Froedtert and the Medical College Community Hospital Division, Menomonee Falls, Wisconsin; Clinical Translational Science Institute of Southeastern Wisconsin, Milwaukee, Wisconsin.
Wounds. 2021 Dec;33(12):329-333.
Viable placental membrane (vPM) has been shown to decrease time to healing, adverse wound events, and wound-related infections. Wound research exclusion criteria commonly exclude wound types other than diabetic foot ulcers and venous leg ulcers (VLUs), comorbidities including peripheral arterial disease (PAD) and uncontrolled diabetes mellitus (DM), and wounds with exposed bone or tendon.
This retrospective research study evaluated the clinical use and outcomes of the vPM with living mesenchymal stem cells used in chronic wound management in the community hospital outpatient department setting with the goal of comparing real-world use and outcomes of the product with use and outcomes described in the chronic wound literature.
A retrospective analysis on vPM treatments at a Wisconsin academic health system's community hospitals. Participants included all patients who received vPM therapy between July 1, 2016, and August 21, 2019.

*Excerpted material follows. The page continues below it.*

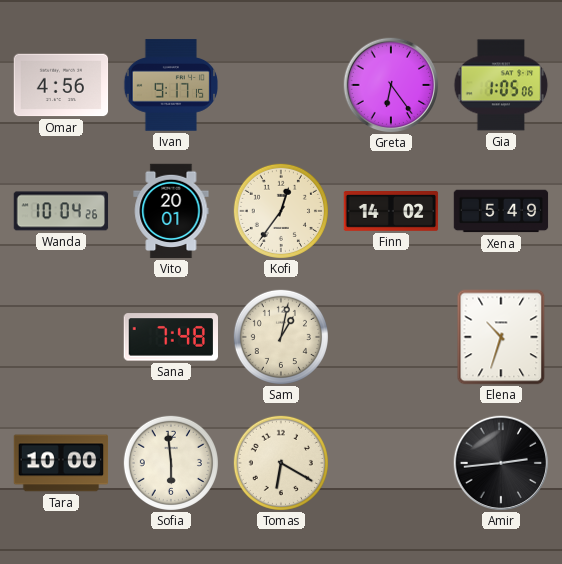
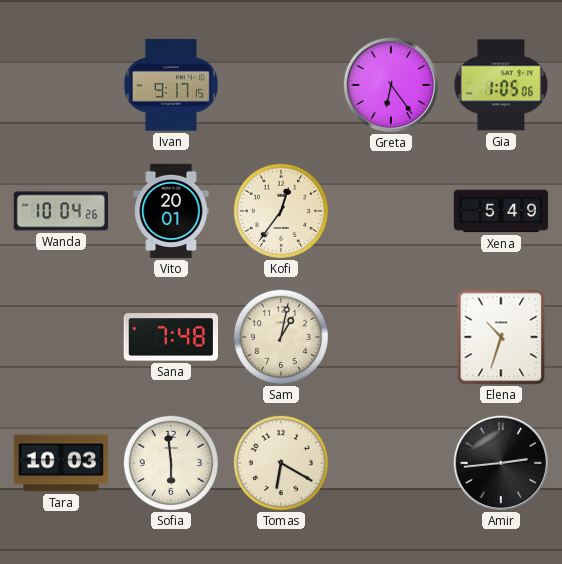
Omar: 4:56 -> none
Finn: 14:02 -> none
Tara: 10:00 -> 10:03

A total of 89 patients received vPM treatment during the study period (mean age, 70 years; 69% male [n = 61], 31% female [n = 28]). Wound types were 54% diabetic or neuropathic foot ulcers (n = 48), 17% VLUs (n = 15), 7% pressure injuries (n = 6), and 22% atypical wounds (n = 20). The average wound duration prior to vPM initiation was 104 days. Average wound size at presentation was 6.9 cm2. Of study participants 54% had PAD (n = 48), 63% had DM (n = 56), 33.7% had DM and PAD (n = 30), and 17% had exposed bone or tendon (n = 15). Average adjusted time to healing after initiation of vPM was 81.2 days. The percentage of wounds healed 12 weeks after initiation of vPM treatment was 57%.

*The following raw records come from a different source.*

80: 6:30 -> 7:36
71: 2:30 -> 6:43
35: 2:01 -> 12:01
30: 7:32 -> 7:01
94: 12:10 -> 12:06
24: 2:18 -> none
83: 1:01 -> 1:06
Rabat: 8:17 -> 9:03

Effectiveness of vPM observed in controlled trials also was observed in this real-world study on vPM for multiple wound types, patients with comorbidities including PAD and uncontrolled DM, and wounds with exposed bone or tendon. Results of this study were not statistically different from those reported in the literature. More randomized controlled trials are needed to explore the efficacy of vPM on patient presentations common to wound healing centers.
已证实,活性胎盘膜(vPM)可缩短愈合时间,减少不良伤口事件和与伤口相关的感染。伤口研究排除标准通常排除除糖尿病足溃疡和静脉小腿溃疡(VLU)以外的伤口类型,合并症包括外周动脉疾病(PAD)和未控制的糖尿病(DM),以及有暴露骨或肌腱的伤口。
本回顾性研究评估了活间充质干细胞的 vPM 在社区医院门诊环境中用于慢性伤口管理的临床应用和结果,目的是比较该产品的真实世界应用和结果与慢性伤口文献中描述的应用和结果。
对威斯康星州学术健康系统的社区医院使用 vPM 治疗的回顾性分析。参与者包括 2016 年 7 月 1 日至 2019 年 8 月 21 日期间接受 vPM 治疗的所有患者。
在研究期间,共有 89 名患者接受了 vPM 治疗(平均年龄 70 岁;69%为男性[61 例],31%为女性[28 例])。伤口类型为 54%糖尿病或神经病变性足部溃疡(48 例),17% VLU(15 例),7%压力性损伤(6 例)和 22%非典型伤口(20 例)。在开始使用 vPM 之前,伤口的平均持续时间为 104 天。就诊时的平均伤口大小为 6.9cm2。研究参与者中有 54%(48 例)患有 PAD,63%(56 例)患有 DM,33.7%(30 例)患有 DM 和 PAD,17%(15 例)患有暴露骨或肌腱。开始使用 vPM 后,平均愈合时间为 81.2 天。开始 vPM 治疗后 12 周,伤口愈合率为 57%。
在这项针对多种伤口类型、合并症包括 PAD 和未控制 DM 以及有暴露骨或肌腱的伤口的 vPM 真实世界研究中,也观察到了对照试验中观察到的 vPM 的有效性。本研究结果与文献报道无统计学差异。需要更多的随机对照试验来探索 vPM 对伤口愈合中心常见患者表现的疗效。